Anthea stepped forward and gently detached the old lady's fingers from Irene's. "I'm sure my sister will be very grateful for everything. Shall we have some tea in the drawing room?"

Mrs Holmes blinked slowly, as if waking from a trance, and then smiled up at Anthea. "Of course, dear, that would be lovely."

The butler or footman left silently, presumably to prepare the tea tray, and Anthea calmly led Mrs Holmes away through the back of the entrance hall.

Irene let out a breath that she hadn't realised she was even holding. A firm hand gripped her shoulder, and she turned to see Sherlock standing behind her, offering wordless comfort.

"Mummy…" he said cautiously, and then paused as if the words had become stuck in his throat. "Mummy has certain problems."

"Our mother is a schizophrenic," added Mycroft blandly, causing Irene to look uncertainly between the two brothers. "Don't worry, though," he continued with a humourless smile, "we apparently haven't inherited the right combination of genes to be affected."

"What are you playing at?" demanded Irene, unable to make sense of the bizarre situation she had been landed in. Being whisked away from her work and unceremoniously dumped in this opulent palace deserved at least some sort of explanation.

"Contrary to what my brother might have told you, I'm not arresting either of you.
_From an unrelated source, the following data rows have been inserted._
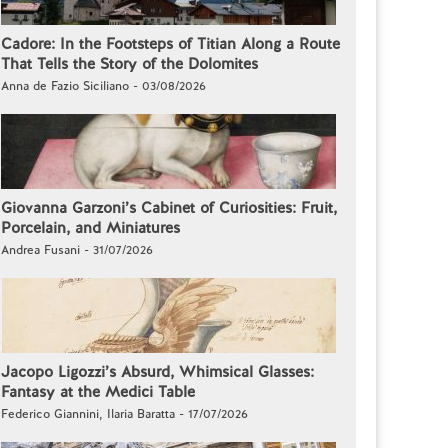
Cadore: In the Footsteps of Titian Along a Route
That Tells the Story of the Dolomites
Anna de Fazio Siciliano - 03/08/2026
Giovanna Garzoni’s Cabinet of Curiosities: Fruit,
Porcelain, and Miniatures
Andrea Fusani - 31/07/2026
Jacopo Ligozzi’s Absurd, Whimsical Glasses:
Fantasy at the Medici Table
Federico Giannini, Ilaria Baratta - 17/07/2026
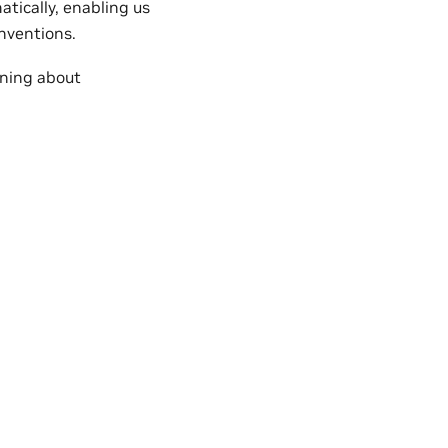
tically, enabling us
nventions.
rning about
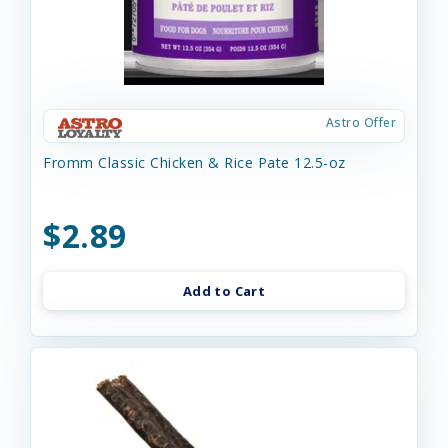
Astro Offer
Fromm Classic Chicken & Rice Pate 12.5-oz
$2.89
Add to Cart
I merely would like the pair of you to have some rest and relaxation…now that everything has been wrapped up."

"Everything has not been wrapped up!" snapped Irene, even as she realised that from this point onwards, Mycroft would want sole control over the operation, in order to keep the actual plot secret. He didn't want the whole of Section D wondering just what the terrorists would gain by setting off an electromagnetic pulser. If intelligence about Mycroft's pacemaker were leaked, his life expectancy would be dramatically reduced – unless he spent the rest of his life in a lead-lined bunker underground.

"You must understand, Irene, that your involvement in this mission has come to an end. Please avail yourself of the respite; perhaps you can ask Mummy for some baby photos of Sherlock…."

Speaking of Sherlock, he had become suspiciously silent all of a sudden. Apparently he didn't want to upset his mother by telling the old lady that they had no intention of getting married, or of staying at this house for a moment longer. Irene realised only now how much Sherlock adored his mother…and simply couldn't bring himself to dispel her misguided notions. He was effectively imprisoned by his concern for her happiness – a beautifully devious move on Mycroft's part, worthy of Machiavelli.

"Listen, Mycroft, I know you want to end this thing without anyone finding out about the terrorists, but you can't proceed as things currently stand. We're still missing something!"

Irene had first noticed the nagging feeling at the back of her mind after briefing the special ops team about her suspicions. The cancellation of the mission had been met with a great deal of opposition, but Lestrade's booming voice had prevailed over the cacophony of protests. Irene and the rest of Section D were not about to become popular with the special ops any time soon, but at least they had gained their co-operation.

One particularly sharp young lieutenant had raised his hand towards the end of the session, frowning in puzzlement.

"From the chatter our analysts have picked up, there's a great deal of excitement about this bomb amongst the subversive elements. If that thing isn't a dirty bomb, the whole scenario doesn't fit."

Now as the adrenaline faded, that stinging sensation of having missed something important returned with a vengeance. Her mentor, Lestrade, had always praised her ability to see things that others overlooked. Her "sixth sense", he had called it: the instinctive feeling that all was not quite right. It was nothing like Sherlock's clear, calculated deductions, in which only his logical thoughts were engaged. Her instincts were much vaguer – a subconscious awareness that couldn't be put into words or analysed – but these instincts had saved her life far too many times to be discounted.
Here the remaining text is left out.